The Simple Life
No matter what the calendar says, the last day of summer is whatever day you choose. We chose yesterday, not to say there won't be another. But just in case yesterday was it. No matter what you like to do, golf, fish, hike, the last day of summer is what you make it.
There was all kinds of work to do, fall house cleaning, wood cutting, yard work the list never runs out, but why not just take a day to goof off, we thought.
I love going to the beach. I grew up visiting Gram Spencer and having wonderful memories of Lake Huron (even with all the rocks), tuna sandwiches, or peanut butter, or egg salad, and her famous cookies, with all the cousins. We must have made that cold water look like a small water spout, with all the churning, dunking and splashing. Ricky doesn't have those same beach memories, but now we make new ones.

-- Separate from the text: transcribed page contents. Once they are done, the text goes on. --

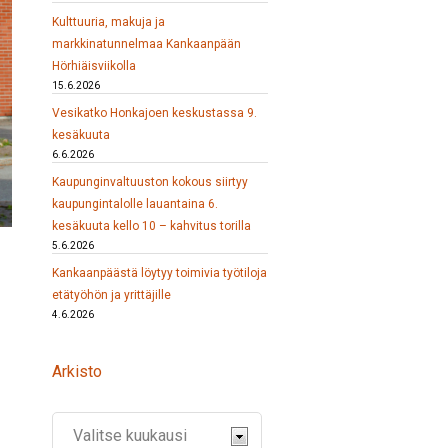
Kulttuuria, makuja ja
markkinatunnelmaa Kankaanpään
Hörhiäisviikolla
15.6.2026
Vesikatko Honkajoen keskustassa 9.
kesäkuuta
6.6.2026
Kaupunginvaltuuston kokous siirtyy
kaupungintalolle lauantaina 6.
kesäkuuta kello 10 – kahvitus torilla
5.6.2026
Kankaanpäästä löytyy toimivia työtiloja
etätyöhön ja yrittäjille
4.6.2026
Arkisto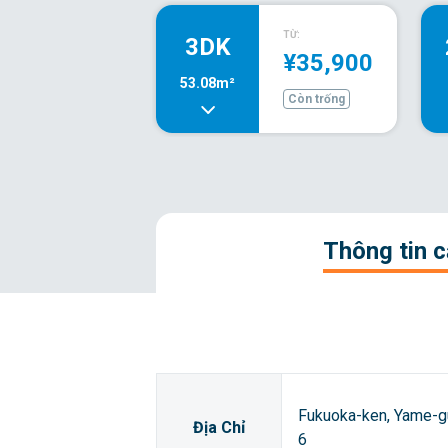
TỪ:
3DK
¥35,900
53.08m²
Còn trống
Thông tin 
Fukuoka-ken, Yame-g
Địa Chỉ
6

Yesterday was in the low 70's, breezy and sunny. We packed up some hotdogs, potato salad, chocolate chip cookies and our charcoal and set out for one last day at lake Michigan. We were not disappointed. In fact, after stopping at a few last yard sales along the way, we found our way to the sandy dunes, only to find, much to our great surprise that we were the only ones who ventured out on the beach. There were not even any footprints. Usually we encounter people walking their dogs even on blustery days, but yesterday, we had the whole beach all to ourselves. I carried my book, but once we were there, I never even opened it. It was just too beautiful to miss for even a couple pages. Who needs drugs? This was a high I will carry with me as long as I live. The last day of summer, 2011. I lay on my blanket, closed my eyes, and just listened to the waves crashing for a while. That feeling of just being one with nature has healing powers I can't even describe. We drove on down the coast and then moseyed our way home, refreshed. Who knows, there may be one last day of summer left yet! In Michigan, you never know. All winter I will be able to conjure up the memory of that wonderful day.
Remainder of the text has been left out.